Si apprende pertanto che il Santo era originario della Cappadocia dove visse per circa 25 anni come anacoreta. Si era stabilito in alcune grotte nei pressi di Gerico per dedicarsi interamente alla contemplazione di Dio. Era insigne per l’autodisciplina che praticava e rappresentava un esempio per chi, come Palladio, lo aveva conosciuto.

Si narra un episodio che testimonia, appunto, la grande autodisciplina che caratterizzava Sant’Elpidio. Una notte, mentre si trovava in compagnia di alcuni anacoreti, tra cui anche il Palladio, fu punto da uno scorpione mentre stava salmodiando. Nonostante l’animale gli avesse inevitabilmente procurato un dolore fisico evidente, lui non si scompose più di tanto e si limitò a calpestare l’animale per poter continuare a cantare lodi al Signore mantenendosi sempre dritto in piedi.

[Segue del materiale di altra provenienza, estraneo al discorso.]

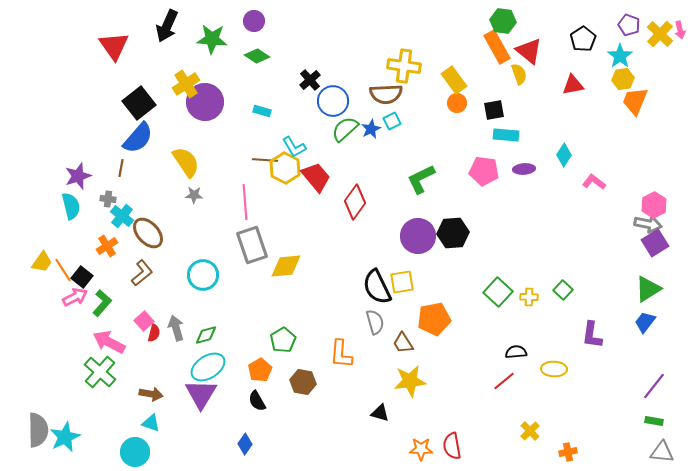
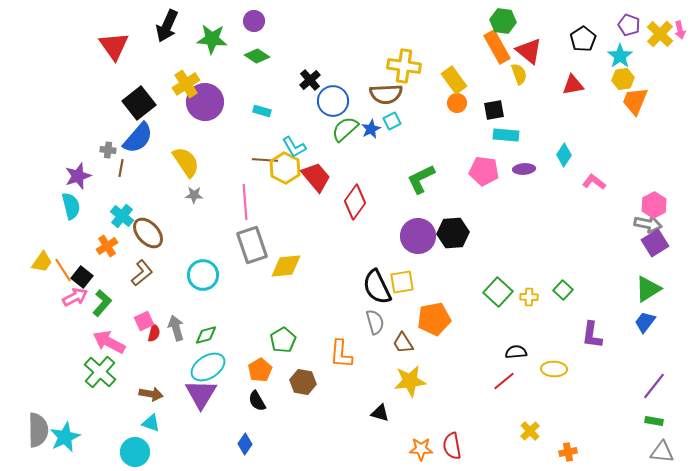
gray cross at (108, 199): moved 49 px up
pink square at (144, 321): rotated 18 degrees clockwise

La via cenobitica per la perfezione

Lo stile di vita eremitico che Sant’Elpidio praticò per un certo tempo fu interrotto dalla presenza di altri anacoreti con cui intraprese un sistema cenobitico. Lo raggiunsero Ennesio e il fratello Eustasio, ed anche un discepolo di nome Sisinnio.

Stando al racconto che ne fa Palladio nella sua opera, Sant’Elpidio morì in una delle grotte presso Gerico in cui aveva vissuto. Ci sono racconti secondo cui per un periodo lasciò quella terra per giungere in Italia e intraprendere una missione evangelizzatrice nella zona del Piceno. 

La vita cenobitica, del cui stile l’iniziatore era stato San Pacomio, con la fondazione presso il Nilo dei primi conventi di uomini e donne nella Tebaide, fu ripresa da Sant’Elpidio che divenne l’abate del suo monastero. La vita austera che conduceva comprendeva la pratica penitenziale di molti digiuni. Si dice che mangiasse così poco da prendere il cibo soltanto per due volte a settimana e digiunando il resto del tempo. Pregava di giorno e anche di notte, dormendo poco e alzandosi per salmodiare.

A testimonianza del fatto che quasi sicuramente si era trasferito lì c’è il ritrovamento di alcune delle sue reliquie che din dal primo millennio sono state rinvenute nelle Marche. Attualmente sono conservate all’interno di un sacrofago romano realizzato in marmo pario. Il monumento risale al IV secolo e si trova oggi dentro la chiesa a lui dedicata e intitolata nel comune di Sant’Elpidio a mare, che pure porta il suo nome in suo onore.